# Hydraulic engineering ME?Why no canals?



## Hisoka Morrow (Oct 3, 2022)

JRRT's works contained abundant hydraulic engineering such as irrigation for farmlands, such as the Pippin's witnesses at Minas-Tirith suburb farmland, and so on, yet I found out there're no canals at all. Correct me if I am wrong, were there any mentione about canals in JRRT's works? You all have my great thanks.


----------



## Squint-eyed Southerner (Oct 3, 2022)

I don't recall anything about irrigation. There is mention of "many rills rippling through the green from the highlands down to Anduin".


----------



## ZehnWaters (Oct 3, 2022)

Squint-eyed Southerner said:


> I don't recall anything about irrigation. There is mention of "many rills rippling through the green from the highlands down to Anduin".


Yeah, I think they were likely just dry-land farming. I am surprised there are no aqueducts in Gondor though. Seems a thing they'd have had.


----------



## Squint-eyed Southerner (Oct 3, 2022)




----------



## Elthir (Oct 3, 2022)

Gondor probably had _aquaducks_ though.

And I'm sorry.


----------



## ZehnWaters (Oct 3, 2022)

Elthir said:


> Gondor probably had _aquaducks_ though.
> 
> And I'm sorry.


They had black swans


----------



## Ugluk (Oct 3, 2022)

Tolkien may have considered canals as a product of industrialisation, and therefore eschewed them


----------



## Elthir (Oct 3, 2022)

ZehnWaters said:


> They had black swans


----------



## Olorgando (Oct 4, 2022)

Ugluk said:


> Tolkien may have considered canals as a product of industrialisation, and therefore eschewed them


Even shipping canals predate industrialization (if by that is meant the industrial revolution starting in the UK in the late 18th century) by thousands of years.
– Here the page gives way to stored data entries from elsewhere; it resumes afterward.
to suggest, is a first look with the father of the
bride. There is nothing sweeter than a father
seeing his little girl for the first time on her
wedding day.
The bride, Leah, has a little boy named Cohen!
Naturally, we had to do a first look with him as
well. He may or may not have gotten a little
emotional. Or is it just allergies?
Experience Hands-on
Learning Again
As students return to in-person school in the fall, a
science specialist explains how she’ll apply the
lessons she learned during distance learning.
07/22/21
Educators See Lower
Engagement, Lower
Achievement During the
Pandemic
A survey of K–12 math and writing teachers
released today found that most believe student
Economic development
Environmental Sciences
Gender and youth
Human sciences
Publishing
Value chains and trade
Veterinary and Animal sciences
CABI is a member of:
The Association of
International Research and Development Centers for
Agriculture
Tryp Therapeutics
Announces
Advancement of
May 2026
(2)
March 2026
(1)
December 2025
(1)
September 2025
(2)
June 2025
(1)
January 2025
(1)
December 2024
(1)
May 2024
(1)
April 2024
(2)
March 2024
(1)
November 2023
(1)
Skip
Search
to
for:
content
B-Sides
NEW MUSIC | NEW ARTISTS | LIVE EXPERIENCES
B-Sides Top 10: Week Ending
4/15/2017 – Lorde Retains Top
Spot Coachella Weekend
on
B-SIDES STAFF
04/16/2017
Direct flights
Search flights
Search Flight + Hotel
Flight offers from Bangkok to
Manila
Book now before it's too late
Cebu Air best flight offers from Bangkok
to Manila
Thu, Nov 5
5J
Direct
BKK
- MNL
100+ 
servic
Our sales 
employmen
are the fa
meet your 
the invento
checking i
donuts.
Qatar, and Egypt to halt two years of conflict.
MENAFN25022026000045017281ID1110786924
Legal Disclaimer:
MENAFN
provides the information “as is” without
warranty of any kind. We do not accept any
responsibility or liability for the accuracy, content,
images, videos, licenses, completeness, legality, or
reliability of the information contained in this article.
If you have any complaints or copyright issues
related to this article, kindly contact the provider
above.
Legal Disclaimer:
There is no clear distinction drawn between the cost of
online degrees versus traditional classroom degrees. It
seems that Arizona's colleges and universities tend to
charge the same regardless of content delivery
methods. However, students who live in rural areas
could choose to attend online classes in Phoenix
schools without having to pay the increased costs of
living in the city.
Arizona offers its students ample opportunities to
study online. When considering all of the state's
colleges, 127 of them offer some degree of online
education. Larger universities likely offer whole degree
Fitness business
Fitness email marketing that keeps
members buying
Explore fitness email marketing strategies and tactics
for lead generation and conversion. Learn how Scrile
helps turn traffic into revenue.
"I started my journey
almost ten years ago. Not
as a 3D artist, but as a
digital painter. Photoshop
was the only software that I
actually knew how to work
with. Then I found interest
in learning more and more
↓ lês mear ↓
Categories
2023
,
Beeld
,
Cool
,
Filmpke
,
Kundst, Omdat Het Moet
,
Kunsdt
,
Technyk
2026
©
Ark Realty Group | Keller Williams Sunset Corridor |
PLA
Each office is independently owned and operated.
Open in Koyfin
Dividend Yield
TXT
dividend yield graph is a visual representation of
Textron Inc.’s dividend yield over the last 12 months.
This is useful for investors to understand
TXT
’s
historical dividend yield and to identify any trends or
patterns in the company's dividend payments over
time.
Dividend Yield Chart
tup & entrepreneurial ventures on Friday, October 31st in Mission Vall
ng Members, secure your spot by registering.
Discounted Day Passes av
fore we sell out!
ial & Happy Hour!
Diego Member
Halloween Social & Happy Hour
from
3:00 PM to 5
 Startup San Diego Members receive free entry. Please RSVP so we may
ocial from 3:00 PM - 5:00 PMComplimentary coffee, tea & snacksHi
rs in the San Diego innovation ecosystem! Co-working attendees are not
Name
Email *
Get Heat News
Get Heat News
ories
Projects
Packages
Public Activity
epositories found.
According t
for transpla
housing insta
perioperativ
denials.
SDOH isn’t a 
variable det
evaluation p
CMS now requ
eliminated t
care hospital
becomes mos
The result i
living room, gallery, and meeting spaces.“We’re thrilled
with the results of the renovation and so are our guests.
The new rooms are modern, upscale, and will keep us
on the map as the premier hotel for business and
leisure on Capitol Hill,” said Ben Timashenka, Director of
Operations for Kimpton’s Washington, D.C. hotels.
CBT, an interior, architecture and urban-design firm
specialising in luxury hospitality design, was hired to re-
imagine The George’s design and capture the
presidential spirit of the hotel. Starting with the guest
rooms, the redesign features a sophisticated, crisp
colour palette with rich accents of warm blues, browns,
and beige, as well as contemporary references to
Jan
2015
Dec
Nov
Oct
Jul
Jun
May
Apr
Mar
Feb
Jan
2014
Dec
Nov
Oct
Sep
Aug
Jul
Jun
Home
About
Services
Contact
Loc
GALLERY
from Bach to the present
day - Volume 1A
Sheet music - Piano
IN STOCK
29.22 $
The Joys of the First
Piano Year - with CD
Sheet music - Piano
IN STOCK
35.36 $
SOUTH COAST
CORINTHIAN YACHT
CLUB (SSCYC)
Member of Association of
Irrigation canals were known in Mesopotamia, Egypt and the Indus Valley Culture (aka Harappa Culture) 4,000 to 5,000 years ago. That was already known in JRRT's time.


----------



## Matthew Bailey (Oct 4, 2022)

This is a subject that I have given *ENORMOUS thought to*.

I am still working on it, but I have a work in progress regarding the Infrastructure and Engineering _*that *_*must exist* in order for the structures and populations to exist that we see in Middle-earth, _especially_ concerning the _Second Age _and _Early-Third Age Númenórean Nations._

Tolkien mentions in passing *multiple times* that he has used certain models or templates for cultural and social groups within Middle-earth, especially the Númenóreans, *and* that he has recognized that there are *many* topics and _“things” _ that *must exist* in Middle-earth for the basic societies that he mentions to exist.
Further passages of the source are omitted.